Her husband walked between the rows, spraying a liquid fertilizer.
“Por eso no nos salió nada. Por el agua,” Ana Bustamante said. That’s why nothing has grown. Because of the water.
One plant, hardy as a weed, was flourishing — hierba mora.
Bustamante’s father, on his morning rounds milking cows and tending to his land in El Salvador, would tear pieces of the greens for her to eat in the mornings before school.
“It grows naturally as long as you water it. It has good vitamins, it gives you energy,” she said. “My father would say, ‘Here, so you don’t feel tired.’”
Her house in Compton is surrounded by asphalt, with a green strip on the sidewalk too small for gardening. With the community garden plot, she can grow vegetables for her family and nine bunnies.

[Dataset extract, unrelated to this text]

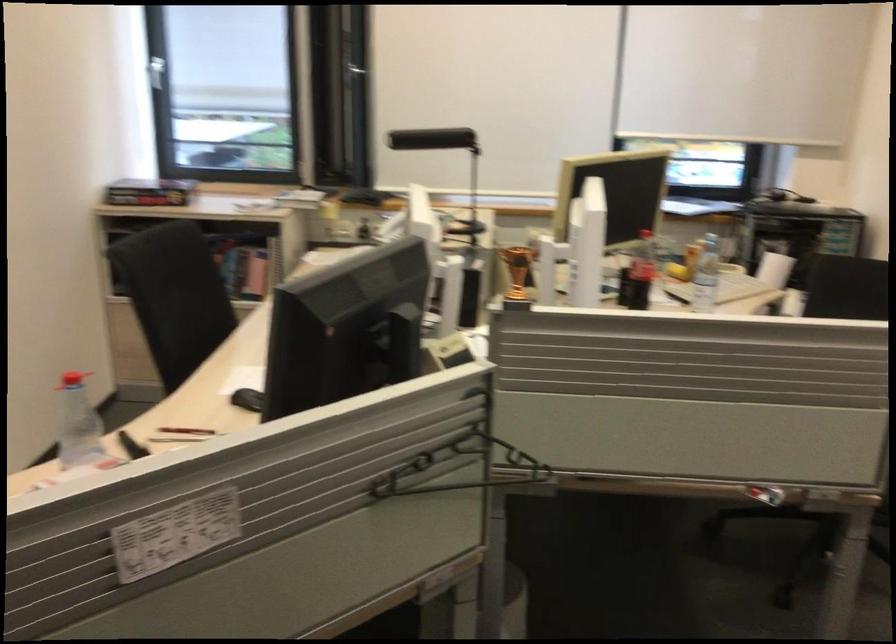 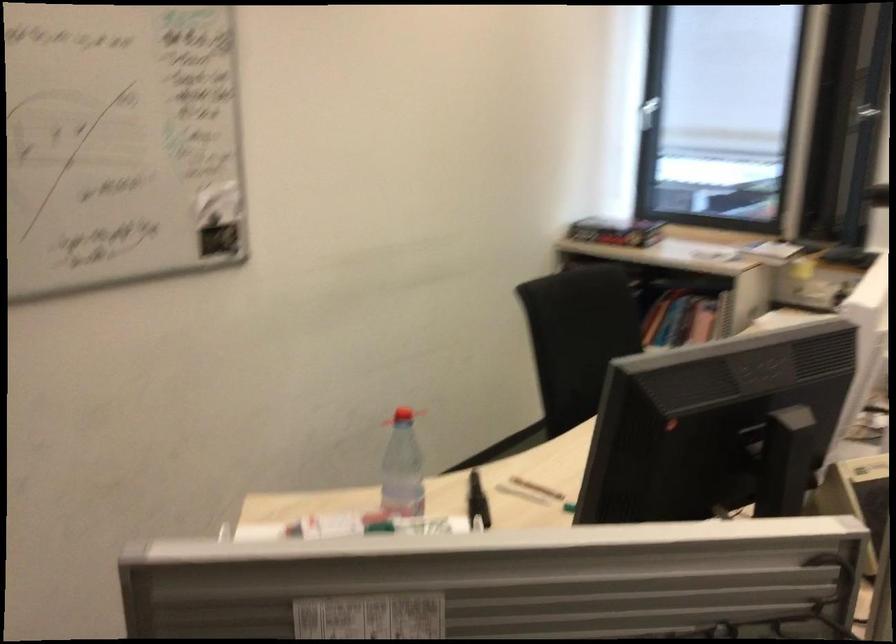 Question: The first image is from the beginning of the video and the second image is from the end. How did the camera likely rotate when shooting the video?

At 71, she has been widowed twice. She is on disability leave after a piece of wood fell on her at her warehouse job, damaging her back.
“If one has problems from what has happened in the past, you come here to relax,” she said.
Near the edge of the garden, Maria Gonzalez, 59, picked leaves from a tree, cleaning off the dust with her hands. She handed them to a friend to help with his high blood pressure. Brew them in a tea, she instructed.
Gonzalez makes $80 a day keeping up the plots of gardeners who can’t come often enough. She sows seeds, yanks weeds and watches the vegetation grow.
Sometimes, she hops on her bike to work at a nearby party supply store, though she thinks there will be layoffs soon.
She lives here at the garden, usually sitting outside to escape the confines of the van that is her home.
She has been in the U.S. since she was 14 but has never quite gotten used to the grind, especially now that inflation is devouring her meager earnings. Her children are grown and have their own families, mostly in suburbs outside of the city.
She reminisces about her childhood in Mexico, when she ran through green fields, chasing butterflies and capturing them. She and the other children would — and she winces at this now — press the butterflies into books so they could admire the beautiful colors.
The butterflies in the garden remind her of home.
“I like being here, maybe because I feel closer to Mexico,” she said. “I feel free.”
On the weekends, locals visit the garden, looking to buy plants and herbs that can’t be found at the supermarket.
Olivia Cruz Garcia said a family friend told her about the fresh, organic produce that could be purchased at a low price.
She told Esquivel she was looking for nopales. He didn’t have any, but he sent her home with bundles of papalo, a pungent plant that settles the stomach; hierba buena, a minty healing herb; and flor de calabaza, the flower that blooms from zucchini.
“You’re missing the epazote,” he told them as the couple walked away, retreating to his garden to fetch some of the flavorful herb, often used in Mexican dishes such as quesadillas or esquites. Moments later, he handed them the bundle.
“How much?” Cruz Garcia asked.
“Nothing,” he said, waving them off.
Garcia’s husband, Juan Espinoza Trujano recounted the recipe from his hometown pueblo that he planned to make: quesadillas with epazote, flor de calabaza, onion and chile.
Husband and wife, both 60, have had their hours reduced at their clothing factory jobs, and paying bills and rent has been difficult. Groceries have gotten expensive. They were relieved to discover the garden.
Esquivel said he always gives some of his produce away for free. The karma will come back in the greenness and lushness of the next crop, he believes.
“If you want to buy, go to El Super,” he said, referencing the supermarket chain. “Friendship is better than money.”